What to work on: Among the records that follow, count the lines with the string "leave"; report only that count.

Data to use:
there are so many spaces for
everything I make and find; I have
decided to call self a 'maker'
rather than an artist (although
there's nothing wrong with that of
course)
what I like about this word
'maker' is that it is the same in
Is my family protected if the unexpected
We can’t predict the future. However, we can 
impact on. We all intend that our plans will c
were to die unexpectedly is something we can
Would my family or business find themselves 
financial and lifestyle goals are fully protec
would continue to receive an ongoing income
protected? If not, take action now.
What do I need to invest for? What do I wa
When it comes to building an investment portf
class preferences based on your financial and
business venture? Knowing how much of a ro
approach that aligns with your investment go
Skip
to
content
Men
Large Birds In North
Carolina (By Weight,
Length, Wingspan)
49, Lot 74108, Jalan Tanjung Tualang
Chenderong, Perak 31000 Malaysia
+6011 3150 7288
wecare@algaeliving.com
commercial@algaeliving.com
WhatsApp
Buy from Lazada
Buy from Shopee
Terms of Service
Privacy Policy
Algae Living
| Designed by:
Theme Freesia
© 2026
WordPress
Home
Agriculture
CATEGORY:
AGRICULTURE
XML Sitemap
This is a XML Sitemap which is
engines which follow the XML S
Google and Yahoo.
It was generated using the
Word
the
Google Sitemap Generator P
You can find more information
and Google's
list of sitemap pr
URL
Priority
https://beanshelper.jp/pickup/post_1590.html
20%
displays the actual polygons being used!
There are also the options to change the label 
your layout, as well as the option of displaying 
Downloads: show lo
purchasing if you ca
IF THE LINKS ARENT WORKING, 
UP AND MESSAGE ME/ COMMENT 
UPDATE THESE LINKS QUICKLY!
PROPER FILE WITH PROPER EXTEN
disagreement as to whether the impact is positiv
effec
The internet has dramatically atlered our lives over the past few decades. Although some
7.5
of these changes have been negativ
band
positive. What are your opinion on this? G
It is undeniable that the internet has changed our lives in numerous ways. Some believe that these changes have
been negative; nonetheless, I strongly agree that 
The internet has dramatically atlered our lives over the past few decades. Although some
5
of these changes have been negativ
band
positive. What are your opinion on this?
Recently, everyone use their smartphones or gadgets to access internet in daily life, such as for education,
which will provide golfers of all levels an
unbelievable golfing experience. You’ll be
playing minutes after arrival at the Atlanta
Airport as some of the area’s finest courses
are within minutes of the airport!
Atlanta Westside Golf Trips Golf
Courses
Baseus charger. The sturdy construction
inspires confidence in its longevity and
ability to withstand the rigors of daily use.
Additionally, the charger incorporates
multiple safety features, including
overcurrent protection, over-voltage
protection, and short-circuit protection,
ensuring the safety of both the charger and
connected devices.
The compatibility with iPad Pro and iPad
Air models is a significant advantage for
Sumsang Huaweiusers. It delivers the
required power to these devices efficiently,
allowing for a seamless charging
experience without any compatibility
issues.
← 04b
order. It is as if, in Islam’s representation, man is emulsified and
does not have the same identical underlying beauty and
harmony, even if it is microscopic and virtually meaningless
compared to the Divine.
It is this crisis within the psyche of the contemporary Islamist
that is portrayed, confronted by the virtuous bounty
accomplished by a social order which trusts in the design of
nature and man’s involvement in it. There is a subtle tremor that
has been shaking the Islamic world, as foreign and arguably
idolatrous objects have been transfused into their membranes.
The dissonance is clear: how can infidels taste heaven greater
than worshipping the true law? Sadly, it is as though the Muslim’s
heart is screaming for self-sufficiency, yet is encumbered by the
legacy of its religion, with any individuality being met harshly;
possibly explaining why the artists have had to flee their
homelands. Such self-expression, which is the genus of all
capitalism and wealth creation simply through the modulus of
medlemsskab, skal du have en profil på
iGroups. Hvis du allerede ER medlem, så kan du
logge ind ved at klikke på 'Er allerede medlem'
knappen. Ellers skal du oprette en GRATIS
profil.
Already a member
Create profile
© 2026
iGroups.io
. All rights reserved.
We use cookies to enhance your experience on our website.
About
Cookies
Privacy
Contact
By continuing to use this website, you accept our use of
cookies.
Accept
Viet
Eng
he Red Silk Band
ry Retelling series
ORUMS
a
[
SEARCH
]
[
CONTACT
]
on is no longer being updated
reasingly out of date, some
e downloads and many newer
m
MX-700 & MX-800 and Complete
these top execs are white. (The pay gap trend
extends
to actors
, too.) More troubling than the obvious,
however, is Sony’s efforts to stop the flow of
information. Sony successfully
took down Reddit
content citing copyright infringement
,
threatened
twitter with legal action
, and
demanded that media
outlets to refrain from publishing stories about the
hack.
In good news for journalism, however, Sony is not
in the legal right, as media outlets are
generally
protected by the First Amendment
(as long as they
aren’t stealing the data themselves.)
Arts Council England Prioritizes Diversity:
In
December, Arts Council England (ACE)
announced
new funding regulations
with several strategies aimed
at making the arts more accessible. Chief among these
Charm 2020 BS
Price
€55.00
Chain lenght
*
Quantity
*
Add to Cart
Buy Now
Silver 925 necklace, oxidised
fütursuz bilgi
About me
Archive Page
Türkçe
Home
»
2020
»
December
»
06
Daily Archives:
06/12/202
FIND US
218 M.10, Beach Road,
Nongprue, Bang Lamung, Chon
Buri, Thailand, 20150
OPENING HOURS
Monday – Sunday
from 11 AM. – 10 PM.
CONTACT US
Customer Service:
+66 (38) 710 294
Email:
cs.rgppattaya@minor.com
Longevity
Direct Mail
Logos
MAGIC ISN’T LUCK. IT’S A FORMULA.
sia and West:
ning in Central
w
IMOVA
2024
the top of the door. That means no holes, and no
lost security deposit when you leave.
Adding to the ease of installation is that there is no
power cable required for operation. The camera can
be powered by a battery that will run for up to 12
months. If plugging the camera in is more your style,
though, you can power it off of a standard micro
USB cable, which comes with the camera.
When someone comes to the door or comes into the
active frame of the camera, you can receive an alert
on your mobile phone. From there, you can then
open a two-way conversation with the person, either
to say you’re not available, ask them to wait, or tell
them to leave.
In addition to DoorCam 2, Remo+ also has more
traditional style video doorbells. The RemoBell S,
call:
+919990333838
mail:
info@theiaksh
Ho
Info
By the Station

Reply: 2